● Records shown:
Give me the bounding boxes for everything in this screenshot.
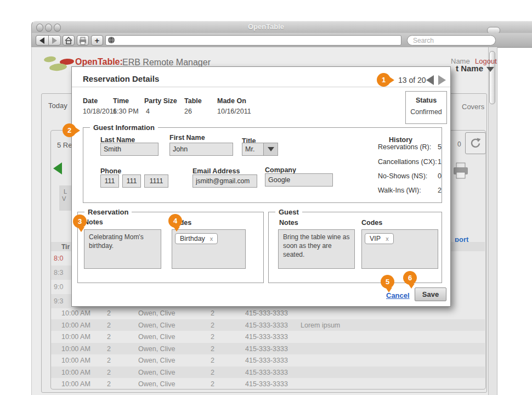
cell-time: 10:00 AM: [61, 321, 90, 329]
cell-party: 2: [107, 357, 111, 364]
time-column-header-fragment: Tir: [61, 243, 70, 251]
cell-note: Lorem ipsum: [301, 321, 340, 329]
account-caret-icon[interactable]: [486, 67, 494, 72]
prev-reservation-button[interactable]: [426, 75, 434, 85]
green-arrow-icon: [53, 162, 62, 174]
annotation-badge-5: 5: [381, 275, 394, 289]
annotation-badge-1: 1: [377, 73, 390, 87]
printer-icon-large[interactable]: [453, 161, 468, 180]
guest-notes-textarea[interactable]: Bring the table wine as soon as they are…: [278, 229, 355, 269]
phone-part-1-input[interactable]: [100, 174, 119, 188]
plus-icon: +: [95, 36, 100, 45]
table-row[interactable]: 10:00 AM2Owen, Clive2415-333-3333: [51, 378, 485, 390]
table-row[interactable]: 10:00 AM2Owen, Clive2415-333-3333: [51, 354, 485, 366]
email-input[interactable]: [193, 174, 257, 188]
count-fragment: 0: [457, 140, 461, 148]
back-button[interactable]: [36, 36, 48, 45]
title-select-value[interactable]: Mr.: [242, 143, 264, 156]
guest-notes-label: Notes: [279, 219, 298, 227]
nav-button-cluster: [36, 35, 61, 46]
history-row-label: No-Shows (NS):: [378, 172, 427, 180]
date-value: 10/18/2011: [83, 108, 117, 115]
save-button[interactable]: Save: [415, 287, 446, 301]
cell-covers: 2: [211, 369, 214, 376]
chip-remove-icon[interactable]: x: [210, 235, 213, 242]
cell-party: 2: [107, 380, 111, 388]
cell-phone: 415-333-3333: [245, 333, 288, 341]
cell-covers: 2: [211, 309, 214, 317]
first-name-input[interactable]: [169, 143, 233, 156]
modal-title: Reservation Details: [83, 74, 159, 83]
cell-covers: 2: [211, 333, 214, 341]
cell-name: Owen, Clive: [138, 309, 175, 317]
cell-phone: 415-333-3333: [245, 309, 288, 317]
company-input[interactable]: [265, 173, 333, 187]
screen: OpenTable + OpenTable: ERB Remote Manage…: [0, 0, 532, 395]
time-slot-label: 8:3: [54, 269, 63, 276]
email-label: Email Address: [193, 167, 240, 175]
legend-letter-fragment: V: [62, 195, 66, 202]
account-dropdown-fragment[interactable]: t Name: [456, 64, 483, 73]
chip-remove-icon[interactable]: x: [386, 235, 389, 242]
cell-time: 10:00 AM: [61, 333, 90, 341]
table-value: 26: [184, 108, 192, 115]
phone-label: Phone: [100, 167, 121, 175]
made-on-value: 10/16/2011: [217, 108, 251, 115]
title-select-button[interactable]: [263, 143, 278, 156]
history-row-value: 5: [438, 143, 442, 151]
search-input[interactable]: [407, 35, 496, 46]
cell-name: Owen, Clive: [138, 321, 175, 329]
forward-button[interactable]: [49, 36, 61, 45]
add-button[interactable]: +: [91, 35, 103, 46]
party-size-label: Party Size: [144, 97, 177, 105]
back-icon: [39, 37, 44, 44]
cell-phone: 415-333-3333: [245, 321, 288, 329]
window-title: OpenTable: [31, 22, 501, 31]
time-value: 6:30 PM: [113, 108, 139, 115]
phone-part-2-input[interactable]: [122, 174, 141, 188]
annotation-badge-2: 2: [63, 123, 76, 137]
phone-part-3-input[interactable]: [144, 174, 168, 188]
home-button[interactable]: [63, 35, 75, 46]
print-button[interactable]: [77, 35, 89, 46]
tab-today[interactable]: Today: [48, 101, 67, 110]
table-row[interactable]: 10:00 AM2Owen, Clive2415-333-3333: [51, 343, 485, 354]
reservation-notes-textarea[interactable]: Celebrating Mom's birthday.: [84, 229, 161, 269]
history-row-value: 2: [438, 187, 442, 194]
cell-name: Owen, Clive: [138, 369, 175, 376]
next-reservation-button[interactable]: [438, 75, 446, 85]
legend-letter-fragment: L: [64, 188, 67, 195]
url-input[interactable]: [105, 35, 401, 46]
company-label: Company: [265, 166, 296, 174]
table-row[interactable]: 10:00 AM2Owen, Clive2415-333-3333: [51, 331, 485, 342]
history-row-label: Reservations (R):: [378, 143, 431, 151]
cell-covers: 2: [211, 357, 214, 364]
cell-party: 2: [107, 333, 111, 341]
table-row[interactable]: 10:00 AM2Owen, Clive2415-333-3333Lorem i…: [51, 319, 485, 331]
tab-covers[interactable]: Covers: [462, 103, 484, 111]
printer-icon: [78, 36, 87, 45]
reservation-legend: Reservation: [84, 208, 132, 216]
last-name-input[interactable]: [100, 143, 159, 156]
table-row[interactable]: 10:00 AM2Owen, Clive2415-333-3333: [51, 366, 485, 378]
cell-time: 10:00 AM: [61, 369, 90, 376]
status-box: Status Confirmed: [405, 91, 447, 124]
cell-time: 10:00 AM: [61, 345, 90, 353]
refresh-button[interactable]: [465, 132, 486, 154]
chevron-down-icon: [268, 147, 274, 151]
history-row-value: 1: [438, 158, 442, 166]
time-label: Time: [113, 97, 129, 105]
guest-code-chip: VIPx: [365, 233, 394, 244]
globe-icon: [107, 36, 115, 44]
history-row-label: Cancellations (CX):: [378, 158, 437, 166]
brand-name: OpenTable:: [75, 57, 123, 67]
table-label: Table: [184, 97, 202, 105]
history-row-value: 0: [438, 172, 442, 180]
history-row: No-Shows (NS):0: [378, 172, 442, 180]
divider: [72, 87, 450, 87]
table-row[interactable]: 10:00 AM2Owen, Clive2415-333-3333: [51, 307, 485, 319]
cancel-button[interactable]: Cancel: [386, 291, 410, 300]
chip-label: VIP: [370, 235, 381, 242]
cell-time: 10:00 AM: [61, 357, 90, 364]
cell-name: Owen, Clive: [138, 345, 175, 353]
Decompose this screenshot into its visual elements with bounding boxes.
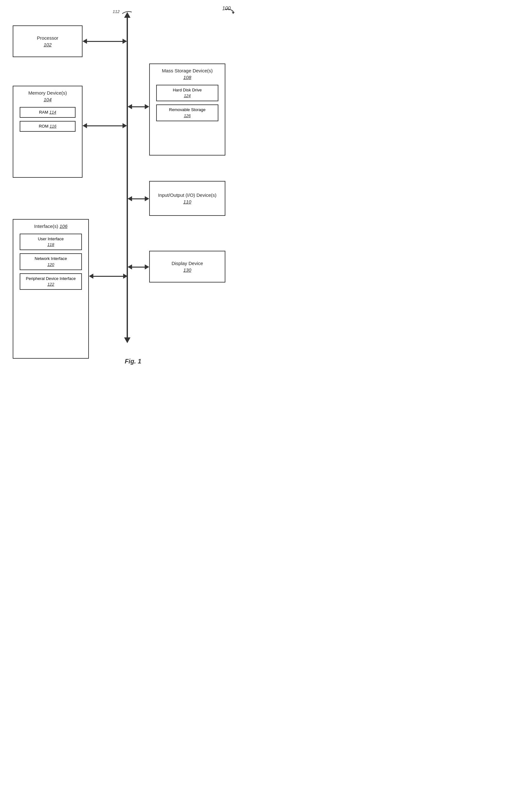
diagram: 100 112 Processor 102 Memory Device(s) 1… [0, 0, 266, 374]
display-bus-arrow [128, 265, 149, 269]
mass-storage-box: Mass Storage Device(s) 108 Hard Disk Dri… [149, 63, 225, 156]
arrow-line [87, 41, 122, 42]
arrow-left-icon [128, 196, 132, 201]
figure-label: Fig. 1 [125, 358, 141, 365]
interfaces-box: Interface(s) 106 User Interface 118 Netw… [13, 219, 89, 359]
hdd-box: Hard Disk Drive 124 [156, 85, 218, 101]
arrow-left-icon [82, 123, 87, 128]
arrow-line [87, 126, 122, 126]
bus-arrow-top [124, 12, 131, 18]
arrow-left-icon [82, 39, 87, 44]
memory-bus-arrow [82, 123, 127, 128]
arrow-right-icon [122, 39, 127, 44]
arrow-left-icon [128, 104, 132, 109]
processor-box: Processor 102 [13, 25, 82, 57]
rom-box: ROM 116 [20, 121, 76, 132]
arrow-right-icon [145, 196, 149, 201]
peripheral-interface-box: Peripheral Device Interface 122 [20, 273, 82, 290]
arrow-left-icon [89, 274, 93, 279]
arrow-right-icon [123, 274, 128, 279]
removable-storage-box: Removable Storage 126 [156, 104, 218, 121]
arrow-line [132, 198, 145, 199]
network-interface-box: Network Interface 120 [20, 253, 82, 270]
bus-line [127, 14, 128, 338]
arrow-right-icon [145, 265, 149, 269]
ref-100-label: 100 [209, 6, 241, 23]
user-interface-box: User Interface 118 [20, 234, 82, 250]
massstorage-bus-arrow [128, 104, 149, 109]
interface-bus-arrow [89, 274, 128, 279]
svg-text:100: 100 [222, 6, 231, 11]
arrow-line [132, 106, 145, 107]
arrow-right-icon [145, 104, 149, 109]
io-bus-arrow [128, 196, 149, 201]
bus-arrow-bottom [124, 337, 131, 343]
arrow-line [93, 276, 123, 277]
display-device-box: Display Device 130 [149, 251, 225, 283]
arrow-left-icon [128, 265, 132, 269]
processor-bus-arrow [82, 39, 127, 44]
memory-box: Memory Device(s) 104 RAM 114 ROM 116 [13, 86, 82, 178]
ram-box: RAM 114 [20, 107, 76, 118]
arrow-right-icon [122, 123, 127, 128]
io-devices-box: Input/Output (I/O) Device(s) 110 [149, 181, 225, 216]
arrow-line [132, 267, 145, 268]
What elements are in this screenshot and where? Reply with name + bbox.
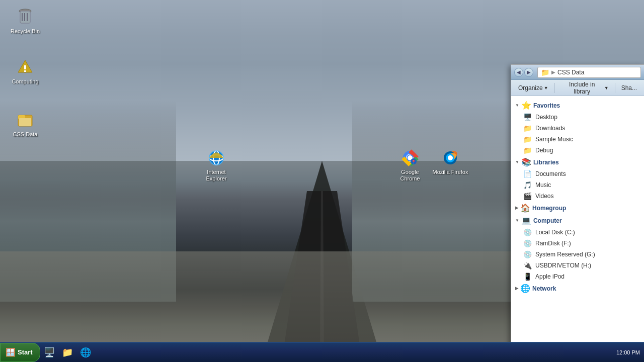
system-reserved-g-icon: 💿 bbox=[523, 250, 532, 258]
usbdrivetom-h-icon: 🔌 bbox=[523, 261, 532, 269]
nav-item-downloads[interactable]: 📁 Downloads bbox=[511, 123, 644, 134]
downloads-nav-icon: 📁 bbox=[523, 124, 532, 132]
libraries-icon: 📚 bbox=[521, 157, 531, 167]
svg-rect-10 bbox=[27, 13, 28, 21]
chrome-image: 📍 bbox=[400, 148, 420, 168]
nav-item-usbdrivetom-h[interactable]: 🔌 USBDRIVETOM (H:) bbox=[511, 260, 644, 271]
explorer-titlebar: ◀ ▶ 📁 ▶ CSS Data bbox=[511, 65, 644, 80]
svg-point-29 bbox=[448, 155, 453, 160]
forward-button[interactable]: ▶ bbox=[524, 68, 533, 77]
css-data-desktop-icon[interactable]: CSS Data bbox=[5, 108, 45, 140]
homegroup-section[interactable]: ▶ 🏠 Homegroup bbox=[511, 202, 644, 214]
network-icon: 🌐 bbox=[520, 284, 530, 293]
svg-rect-9 bbox=[24, 13, 25, 21]
computing-label: Computing bbox=[12, 78, 38, 85]
libraries-expand: ▼ bbox=[515, 160, 519, 164]
ie-image bbox=[206, 148, 226, 168]
include-chevron: ▼ bbox=[604, 85, 609, 90]
nav-item-music[interactable]: 🎵 Music bbox=[511, 179, 644, 191]
recycle-bin-label: Recycle Bin bbox=[11, 28, 40, 35]
svg-rect-12 bbox=[24, 65, 26, 69]
homegroup-expand: ▶ bbox=[515, 206, 518, 210]
nav-item-videos[interactable]: 🎬 Videos bbox=[511, 191, 644, 202]
taskbar-time: 12:00 PM bbox=[616, 349, 640, 355]
computer-icon: 💻 bbox=[521, 216, 531, 225]
svg-rect-8 bbox=[22, 13, 23, 21]
chrome-label: Google Chrome bbox=[392, 169, 428, 182]
favorites-section[interactable]: ▼ ⭐ Favorites bbox=[511, 99, 644, 112]
taskbar-show-desktop[interactable]: 🖥️ bbox=[41, 344, 57, 360]
organize-button[interactable]: Organize ▼ bbox=[514, 82, 552, 94]
svg-marker-3 bbox=[282, 191, 362, 362]
explorer-address-bar[interactable]: 📁 ▶ CSS Data bbox=[537, 67, 641, 78]
ramdisk-f-icon: 💿 bbox=[523, 239, 532, 247]
nav-item-documents[interactable]: 📄 Documents bbox=[511, 168, 644, 179]
nav-item-debug[interactable]: 📁 Debug bbox=[511, 145, 644, 156]
taskbar-explorer[interactable]: 📁 bbox=[59, 344, 75, 360]
explorer-nav-tree[interactable]: ▼ ⭐ Favorites 🖥️ Desktop 📁 Downloads 📁 S… bbox=[511, 96, 644, 360]
taskbar-ie[interactable]: 🌐 bbox=[77, 344, 94, 360]
ie-label: Internet Explorer bbox=[198, 169, 234, 182]
address-arrow: ▶ bbox=[551, 69, 555, 75]
favorites-icon: ⭐ bbox=[521, 101, 531, 110]
toolbar-divider-2 bbox=[615, 83, 615, 93]
recycle-bin-image bbox=[15, 7, 35, 27]
homegroup-icon: 🏠 bbox=[520, 203, 530, 213]
desktop: Recycle Bin Computing CSS Data bbox=[0, 0, 644, 362]
computer-expand: ▼ bbox=[515, 218, 519, 223]
videos-nav-icon: 🎬 bbox=[523, 192, 532, 200]
favorites-expand: ▼ bbox=[515, 103, 519, 108]
documents-nav-icon: 📄 bbox=[523, 170, 532, 178]
address-text: CSS Data bbox=[557, 69, 584, 76]
internet-explorer-icon[interactable]: Internet Explorer bbox=[196, 146, 236, 184]
file-explorer-panel: ◀ ▶ 📁 ▶ CSS Data Organize ▼ Include in l… bbox=[511, 64, 644, 361]
svg-rect-16 bbox=[19, 118, 31, 126]
share-button[interactable]: Sha... bbox=[617, 82, 641, 94]
svg-rect-13 bbox=[24, 70, 26, 72]
nav-item-local-disk-c[interactable]: 💿 Local Disk (C:) bbox=[511, 227, 644, 238]
computing-image bbox=[15, 57, 35, 77]
start-orb: 🪟 bbox=[6, 347, 16, 357]
apple-ipod-icon: 📱 bbox=[523, 273, 532, 281]
svg-marker-4 bbox=[320, 191, 324, 362]
explorer-toolbar: Organize ▼ Include in library ▼ Sha... bbox=[511, 80, 644, 96]
nav-item-system-reserved-g[interactable]: 💿 System Reserved (G:) bbox=[511, 249, 644, 260]
css-data-image bbox=[15, 110, 35, 130]
address-folder-icon: 📁 bbox=[541, 68, 549, 76]
nav-item-desktop[interactable]: 🖥️ Desktop bbox=[511, 112, 644, 123]
debug-nav-icon: 📁 bbox=[523, 146, 532, 154]
computer-section[interactable]: ▼ 💻 Computer bbox=[511, 214, 644, 227]
taskbar: 🪟 Start 🖥️ 📁 🌐 12:00 PM bbox=[0, 342, 644, 362]
music-nav-icon: 🎵 bbox=[523, 181, 532, 189]
firefox-label: Mozilla Firefox bbox=[433, 169, 468, 175]
nav-item-ramdisk-f[interactable]: 💿 RamDisk (F:) bbox=[511, 238, 644, 249]
svg-text:📍: 📍 bbox=[411, 159, 416, 164]
local-disk-c-icon: 💿 bbox=[523, 228, 532, 236]
include-library-button[interactable]: Include in library ▼ bbox=[557, 82, 613, 94]
nav-item-apple-ipod[interactable]: 📱 Apple iPod bbox=[511, 271, 644, 282]
start-button[interactable]: 🪟 Start bbox=[0, 343, 40, 362]
toolbar-divider-1 bbox=[554, 83, 555, 93]
google-chrome-icon[interactable]: 📍 Google Chrome bbox=[390, 146, 430, 184]
firefox-image bbox=[440, 148, 460, 168]
network-expand: ▶ bbox=[515, 286, 518, 291]
libraries-section[interactable]: ▼ 📚 Libraries bbox=[511, 156, 644, 168]
taskbar-right: 12:00 PM bbox=[616, 349, 644, 355]
nav-item-sample-music[interactable]: 📁 Sample Music bbox=[511, 134, 644, 145]
recycle-bin-icon[interactable]: Recycle Bin bbox=[5, 5, 45, 37]
sample-music-nav-icon: 📁 bbox=[523, 135, 532, 143]
organize-chevron: ▼ bbox=[544, 85, 548, 90]
desktop-nav-icon: 🖥️ bbox=[523, 113, 532, 121]
computing-icon[interactable]: Computing bbox=[5, 55, 45, 87]
mozilla-firefox-icon[interactable]: Mozilla Firefox bbox=[430, 146, 470, 177]
network-section[interactable]: ▶ 🌐 Network bbox=[511, 282, 644, 295]
back-button[interactable]: ◀ bbox=[514, 68, 523, 77]
css-data-desktop-label: CSS Data bbox=[13, 131, 38, 138]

● What to produce: Only lines holding the word "image" are wanted, so copy each of them from the records above.

● Exercise result:
chrome-image: 📍 bbox=[400, 148, 420, 168]
ie-image bbox=[206, 148, 226, 168]
recycle-bin-image bbox=[15, 7, 35, 27]
computing-image bbox=[15, 57, 35, 77]
css-data-image bbox=[15, 110, 35, 130]
firefox-image bbox=[440, 148, 460, 168]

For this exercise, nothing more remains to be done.